** Record set follows **

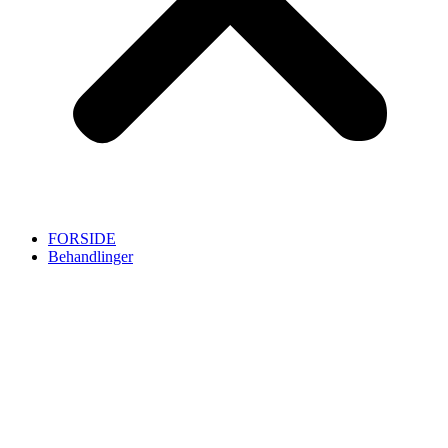
FORSIDE
Behandlinger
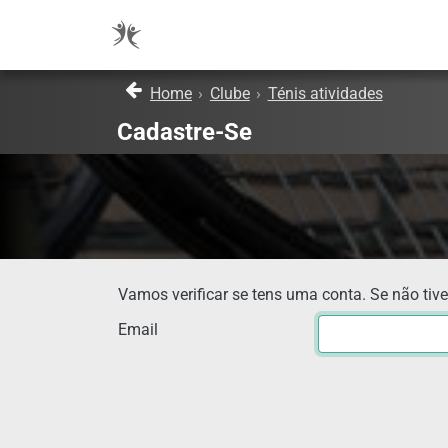
Home
›
Clube
›
Ténis atividades
Cadastre-Se
Vamos verificar se tens uma conta. Se não tive
Email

** End of Record set **

### Action item
Every entry above needs to be duplicated precisely, and none of the pictures should appear.

### Task response
FORSIDE
Behandlinger
Home
›
Clube
›
Ténis atividades
Cadastre-Se
Vamos verificar se tens uma conta. Se não tive
Email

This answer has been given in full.